Anne wasn't sure where Frederick got his swing skills from, since this was the first time they'd ever gone dancing together - they'd simply had too many other things to do. Most likely, he'd picked it up at the frat house. But any jealousy Anne felt towards whichever girls Frederick might have danced with before was relatively short-lived, since that night they were so naturally paired that nobody else dared to even try supplanting Anne as his partner.

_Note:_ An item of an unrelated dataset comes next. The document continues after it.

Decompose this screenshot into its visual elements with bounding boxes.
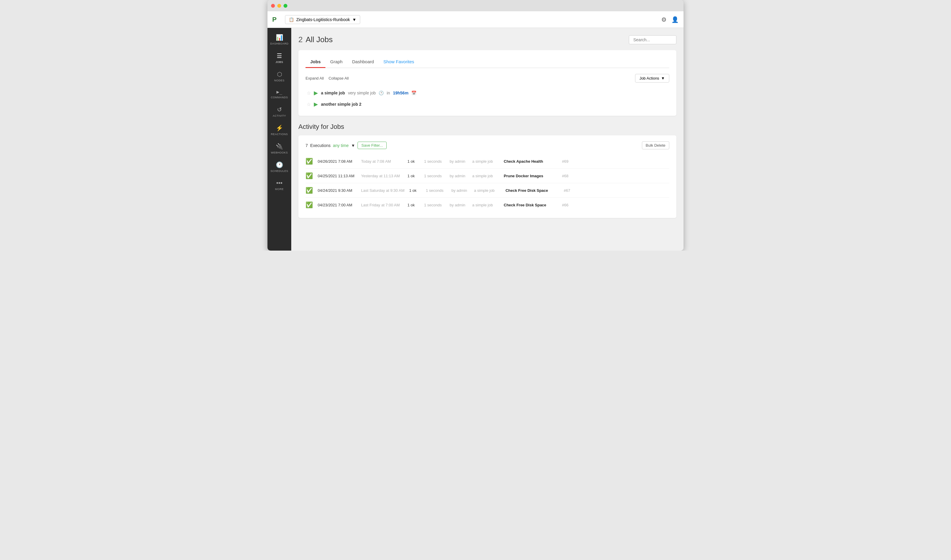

Before long, they were actually doing the Lindy Hop. Anne knew her footwork was probably garbage, but it didn't matter anymore. All she cared about was the thrill of whirling around and around, with no one but Frederick in her consciousness.
Chapter Notes:
Canon Notes - This chapter maps into the part of canon which says, "They were gradually acquainted, and when acquainted, rapidly and deeply in love." As in canon, they spend a few months (equivalent to a semester of college) getting to know each other gradually, and at the end of it they find that they've become a couple.